Go through the entries and tally the lines containing the word "NMLK". Only the total is wanted.

- **Records**
>>>
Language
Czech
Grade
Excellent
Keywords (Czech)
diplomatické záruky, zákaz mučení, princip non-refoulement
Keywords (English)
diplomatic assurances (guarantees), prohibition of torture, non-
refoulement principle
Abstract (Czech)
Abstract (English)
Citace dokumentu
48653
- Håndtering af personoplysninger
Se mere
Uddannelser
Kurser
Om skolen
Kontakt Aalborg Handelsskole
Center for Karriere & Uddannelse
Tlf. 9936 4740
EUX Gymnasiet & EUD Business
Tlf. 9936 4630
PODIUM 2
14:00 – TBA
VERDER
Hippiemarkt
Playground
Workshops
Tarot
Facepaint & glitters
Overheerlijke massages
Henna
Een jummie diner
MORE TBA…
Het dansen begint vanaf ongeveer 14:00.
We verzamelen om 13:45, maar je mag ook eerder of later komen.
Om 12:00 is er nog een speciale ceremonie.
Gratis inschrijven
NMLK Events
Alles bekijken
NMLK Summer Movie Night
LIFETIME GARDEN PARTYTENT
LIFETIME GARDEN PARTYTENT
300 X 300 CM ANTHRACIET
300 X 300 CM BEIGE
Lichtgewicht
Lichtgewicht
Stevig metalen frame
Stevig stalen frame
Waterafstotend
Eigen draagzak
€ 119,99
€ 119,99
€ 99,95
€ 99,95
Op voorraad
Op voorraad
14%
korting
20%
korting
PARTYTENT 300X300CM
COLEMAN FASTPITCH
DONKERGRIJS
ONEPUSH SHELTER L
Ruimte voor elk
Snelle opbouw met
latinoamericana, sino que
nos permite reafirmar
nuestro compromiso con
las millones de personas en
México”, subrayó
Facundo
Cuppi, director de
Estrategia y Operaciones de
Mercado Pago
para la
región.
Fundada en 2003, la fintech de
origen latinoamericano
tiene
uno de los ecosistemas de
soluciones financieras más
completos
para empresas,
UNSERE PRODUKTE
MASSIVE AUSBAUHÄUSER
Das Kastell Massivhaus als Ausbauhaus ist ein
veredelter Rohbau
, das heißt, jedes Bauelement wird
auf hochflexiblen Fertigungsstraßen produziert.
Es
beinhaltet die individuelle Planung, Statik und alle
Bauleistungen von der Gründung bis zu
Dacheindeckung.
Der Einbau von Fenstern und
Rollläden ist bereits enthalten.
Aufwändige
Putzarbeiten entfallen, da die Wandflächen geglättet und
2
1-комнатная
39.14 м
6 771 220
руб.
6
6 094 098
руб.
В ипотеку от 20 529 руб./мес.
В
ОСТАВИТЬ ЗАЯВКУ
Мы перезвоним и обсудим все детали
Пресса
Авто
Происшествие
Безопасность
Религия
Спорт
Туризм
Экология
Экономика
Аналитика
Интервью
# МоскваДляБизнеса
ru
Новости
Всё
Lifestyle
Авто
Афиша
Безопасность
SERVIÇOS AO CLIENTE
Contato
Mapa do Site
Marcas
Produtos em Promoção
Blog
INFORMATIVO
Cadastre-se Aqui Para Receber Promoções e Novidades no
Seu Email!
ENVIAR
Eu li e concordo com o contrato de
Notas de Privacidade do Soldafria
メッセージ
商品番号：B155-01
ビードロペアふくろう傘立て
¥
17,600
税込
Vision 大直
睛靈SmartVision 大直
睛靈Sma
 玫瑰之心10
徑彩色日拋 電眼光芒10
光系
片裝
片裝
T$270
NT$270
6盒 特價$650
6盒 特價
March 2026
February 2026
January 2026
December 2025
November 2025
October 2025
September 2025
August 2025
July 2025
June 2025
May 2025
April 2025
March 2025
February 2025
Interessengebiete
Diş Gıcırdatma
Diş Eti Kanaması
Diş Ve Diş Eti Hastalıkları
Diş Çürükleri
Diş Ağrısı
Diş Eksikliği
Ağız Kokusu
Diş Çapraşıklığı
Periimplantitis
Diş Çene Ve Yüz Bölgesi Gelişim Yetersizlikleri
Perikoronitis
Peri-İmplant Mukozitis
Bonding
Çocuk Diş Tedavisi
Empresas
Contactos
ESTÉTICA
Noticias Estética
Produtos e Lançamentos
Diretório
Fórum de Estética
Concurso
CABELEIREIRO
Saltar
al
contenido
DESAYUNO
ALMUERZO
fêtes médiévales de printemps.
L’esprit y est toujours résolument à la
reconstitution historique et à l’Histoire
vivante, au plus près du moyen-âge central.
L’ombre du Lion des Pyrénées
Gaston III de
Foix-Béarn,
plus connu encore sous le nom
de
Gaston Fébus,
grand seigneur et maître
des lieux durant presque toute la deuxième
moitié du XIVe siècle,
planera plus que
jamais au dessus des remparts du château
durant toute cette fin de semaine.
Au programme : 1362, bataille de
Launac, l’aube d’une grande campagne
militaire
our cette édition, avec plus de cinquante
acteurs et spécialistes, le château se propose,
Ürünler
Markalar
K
<<<
- **Task output**
2